Bayesian Statistics

De Finettis Theorem

De Finetti's representation theorem proves that any infinitely exchangeable sequence of random variables behaves as if it were generated by first choosing a parameter from some prior distribution and then drawing observations independently — providing the deepest justification for Bayesian modeling.

P(X₁, …, Xₙ) = ∫ ∏ᵢ₌₁ⁿ f(Xᵢ|θ) dμ(θ)

Bruno de Finetti's representation theorem, first published in 1931 and refined over the following decades, answers a question that lies at the heart of statistical reasoning: why is it legitimate to model observations as "independent and identically distributed given a parameter"? The theorem shows that this modeling choice is not an arbitrary assumption but an inevitable mathematical consequence of a far weaker and more intuitive judgment — that the order of the observations does not matter.

If you believe that the joint probability of a sequence of outcomes is unchanged by any permutation of the observations — a property called exchangeability — then there must exist a prior distribution over some latent parameter such that, conditional on that parameter, the observations are independent and identically distributed. The prior is not postulated; it is derived.

De Finetti's Representation Theorem P(X₁ = x₁, …, Xₙ = xₙ) = ∫ ∏ᵢ₌₁ⁿ f(xᵢ | θ)  dμ(θ)

Where X₁, X₂, …   →  An infinitely exchangeable sequence of random variables
θ              →  A latent parameter (or mixing variable)
f(xᵢ | θ)    →  The conditional distribution of each observation given θ
μ(θ)         →  A unique prior (mixing) measure over θ

Exchangeability: The Core Assumption

A sequence of random variables X₁, X₂, …, Xₙ is exchangeable if the joint distribution is invariant under any permutation of the indices. That is, for every permutation σ:

Exchangeability Condition P(X₁ = x₁, …, Xₙ = xₙ) = P(X₁ = x_{σ(1)}, …, Xₙ = x_{σ(n)})

Exchangeability is strictly weaker than independence. Independent and identically distributed (i.i.d.) random variables are always exchangeable, but exchangeable variables need not be independent. Consider drawing balls from an urn without replacement: the draws are exchangeable (any ordering is equally likely), but they are not independent — each draw changes the composition of the urn and thus affects the probabilities of subsequent draws.

The sequence is infinitely exchangeable if the exchangeability condition holds for every finite subsequence, no matter how long. This stronger condition is what de Finetti's theorem requires.

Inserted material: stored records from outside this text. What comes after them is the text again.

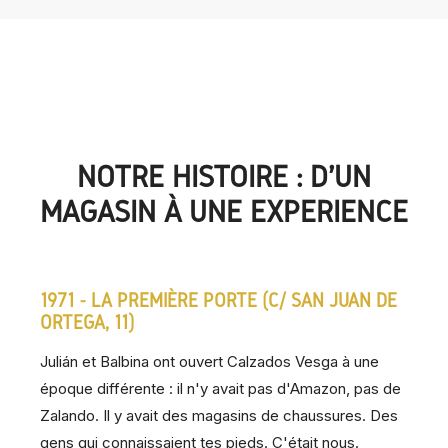
NOTRE HISTOIRE : D'UN
MAGASIN À UNE EXPÉRIENCE
1971 - LA PREMIÈRE PORTE (C/ SAN JUAN DE
ORTEGA, 11)
Julián et Balbina ont ouvert Calzados Vesga à une
époque différente : il n'y avait pas d'Amazon, pas de
Zalando. Il y avait des magasins de chaussures. Des
gens qui connaissaient tes pieds. C'était nous.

Exchangeability vs. Independence

Independence says: knowing the outcome of one observation tells you nothing about others. Exchangeability says: the observations carry the same kind of information, and their order is irrelevant — but they may well be correlated. De Finetti's theorem reveals that this correlation arises precisely because the observations share a common unknown parameter θ. Once θ is known, the correlation vanishes and the observations become independent.

The Theorem in Detail

De Finetti proved that if X₁, X₂, … is an infinitely exchangeable sequence of binary (0/1) random variables, then there exists a unique probability measure μ on [0,1] such that:

Binary Case P(X₁ = x₁, …, Xₙ = xₙ) = ∫₀¹ θ^k (1−θ)^(n−k) dμ(θ)

Where k = x₁ + x₂ + … + xₙ   (number of successes)
μ(θ)   →  A probability measure on [0,1]

The integrand is exactly the likelihood function for n Bernoulli trials with success probability θ. The measure μ plays the role of a prior distribution over θ. The joint probability of any specific sequence of outcomes is therefore a weighted average of i.i.d. Bernoulli likelihoods, weighted by the prior.

The generalization beyond binary variables was established by later work, notably by Hewitt and Savage (1955), extending the result to arbitrary exchangeable sequences. For real-valued exchangeable sequences, the mixing measure lives over the space of all probability distributions — a random distribution generates the data, and the prior is a distribution over distributions.

Why This Matters for Bayesian Statistics

The theorem resolves what had been a persistent philosophical objection to Bayesian methods: the apparent arbitrariness of the prior. Critics argued that Bayesians simply assume a prior and a likelihood, then mechanically apply Bayes' theorem. De Finetti showed that the prior and the i.i.d. likelihood are not assumptions at all — they are mathematical consequences of the far more modest judgment of exchangeability.

A scientist who asserts "the order in which I observe my data should not affect my conclusions" has, whether she knows it or not, committed to a model in which:

1. There exists a latent parameter governing the data-generating process.
2. Given that parameter, the observations are conditionally i.i.d.
3. Uncertainty about the parameter is described by a prior distribution.

This is precisely the Bayesian setup. De Finetti's theorem shows it is the only setup compatible with exchangeability.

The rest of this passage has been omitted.